Deeper layers of working with people

The article was published on Personaliuudised.ee and Juhi5’s blog.

Maslow’s hierarchy of needs ends in most textbooks with a level of self-fulfilment. Shortly before his death, Maslow added a self-transcendence, or a level of what might be called transpersonal.

Since Maslow died a year later, and the supplement was published in a little-known journal, and traditional psychology tends not to tolerate transpersonal psychology, the fact has been left out of many treatments. This is how most of today’s generations of managers and HR professionals working in organisational psychology have grown up.

As the readers here are mainly from a human resources background, i.e. an in-house soothsayer, the strange inner compassion of colleagues will have caught the ears of many through deeper conversations. People talk about how things seem fine on the surface, but the dissatisfaction inside stings. Such inexplicable dissatisfaction overwhelms all of us from time to time, and it is to the organisational gatekeepers – managers and human resources staff – that we turn at those moments when it already hurts enough. There are many difficult moments in a person’s life, but the most well known are the mid-life crisis and the existential crisis of the under-35s.

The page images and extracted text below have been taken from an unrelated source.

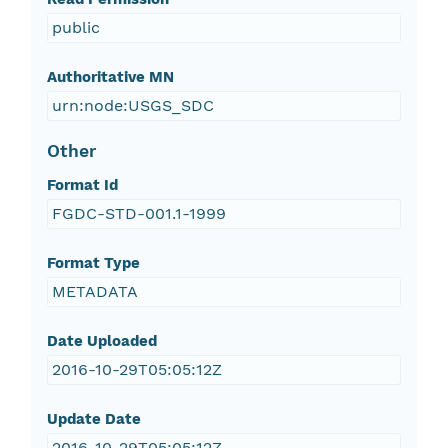
public
Authoritative MN
urn:node:USGS_SDC
Other
Format Id
FGDC-STD-001.1-1999
Format Type
METADATA
Date Uploaded
2016-10-29T05:05:12Z
Update Date
2016-10-29T05:05:12Z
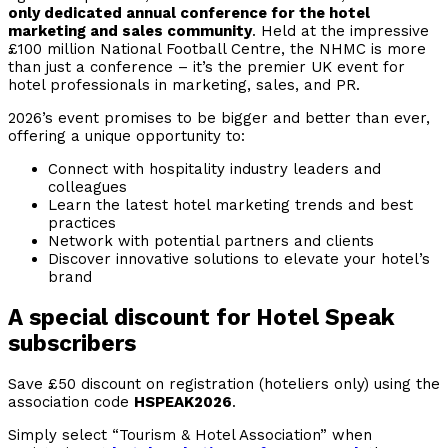
only dedicated annual conference for the hotel
marketing and sales community
. Held at the impressive
£100 million National Football Centre, the NHMC is more
than just a conference – it’s the premier UK event for
hotel professionals in marketing, sales, and PR.
2026’s event promises to be bigger and better than ever,
offering a unique opportunity to:
Connect with hospitality industry leaders and
colleagues
Learn the latest hotel marketing trends and best
practices
Network with potential partners and clients
Discover innovative solutions to elevate your hotel’s
brand
A special discount for Hotel Speak
subscribers
Save £50 discount on registration (hoteliers only) using the
association code
HSPEAK2026
.
Simply select “Tourism & Hotel Association” when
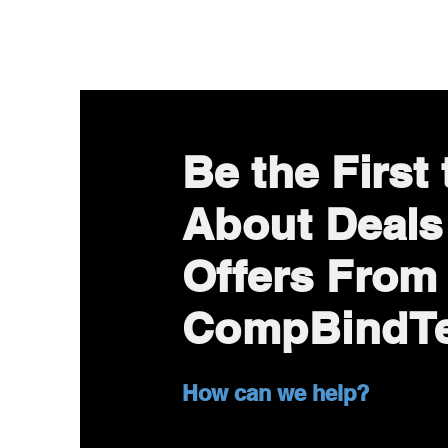
Be the First
About Deals
Offers From
CompBindT
How can we help?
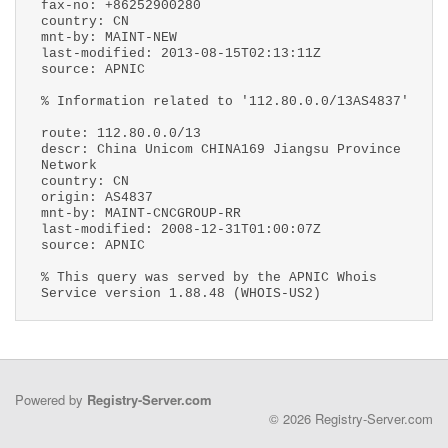
fax-no: +86252900280
country: CN
mnt-by: MAINT-NEW
last-modified: 2013-08-15T02:13:11Z
source: APNIC
% Information related to '112.80.0.0/13AS4837'
route: 112.80.0.0/13
descr: China Unicom CHINA169 Jiangsu Province
Network
country: CN
origin: AS4837
mnt-by: MAINT-CNCGROUP-RR
last-modified: 2008-12-31T01:00:07Z
source: APNIC
% This query was served by the APNIC Whois
Service version 1.88.48 (WHOIS-US2)
Powered by
Registry-Server.com
© 2026 Registry-Server.com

I would argue that people-centred management is a thing of the past. Man-centredness puts the human being first, with his body, mind (ego) and soul. But working on these three interactions is only half of our life, the rest of our life is spent on self-deliverance and the transhuman levels that Maslow described before his death.

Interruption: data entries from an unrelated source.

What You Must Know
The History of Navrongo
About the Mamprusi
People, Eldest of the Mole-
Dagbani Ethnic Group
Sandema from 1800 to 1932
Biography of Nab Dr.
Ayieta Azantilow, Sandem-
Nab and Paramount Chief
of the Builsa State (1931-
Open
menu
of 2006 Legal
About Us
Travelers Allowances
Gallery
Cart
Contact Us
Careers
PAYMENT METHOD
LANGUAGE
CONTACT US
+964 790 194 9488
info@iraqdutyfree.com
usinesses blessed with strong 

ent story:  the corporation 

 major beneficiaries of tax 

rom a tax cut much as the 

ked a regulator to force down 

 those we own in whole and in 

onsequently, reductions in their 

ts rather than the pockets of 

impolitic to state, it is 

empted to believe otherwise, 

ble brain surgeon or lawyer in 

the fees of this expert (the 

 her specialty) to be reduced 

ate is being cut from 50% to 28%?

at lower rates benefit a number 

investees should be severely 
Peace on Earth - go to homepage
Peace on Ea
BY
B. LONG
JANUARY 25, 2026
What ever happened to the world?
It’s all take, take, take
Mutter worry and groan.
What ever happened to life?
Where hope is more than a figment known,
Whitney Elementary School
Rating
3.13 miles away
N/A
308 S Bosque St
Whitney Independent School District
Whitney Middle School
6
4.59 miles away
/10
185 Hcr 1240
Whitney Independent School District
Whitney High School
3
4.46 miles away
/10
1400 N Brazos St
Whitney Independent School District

An increasing number of people have been forced to look inward in recent years, as entertainment (detaching the mind from the self) has become more limited, and we have not had the opportunity to escape from ourselves to a warm country, a nightclub, an event, where instead of looking inward we can look at the lives of others.

People are afraid to be alone with themselves because fears, doubts, guilt, painful experiences, inner and outer demons start to surface. But without seeing them, without accepting them, we cannot move forward and we cannot improve the quality of ourselves. But the development of an organisation is based on the development of its people. When people are stuck, the organisation stays stuck.

To grow to great heights as a person, an organisation or a tree, for example, the roots must be deep in the ground. Only this will ensure resilience and that we do not topple over in stormy winds because of the shallowness of our roots.

Often, as a trainer, I see that the higher the position, the more out of touch the leader seems to be with themselves, with their true depth. Maybe that’s why he’s moved up the career ladder, because he’s buried the self-absorption under the hard work and that’s why he’s stood out with his results? But when at some point you start to lead others, there comes a deep need to deal with yourself, so as not to do more harm than good to others.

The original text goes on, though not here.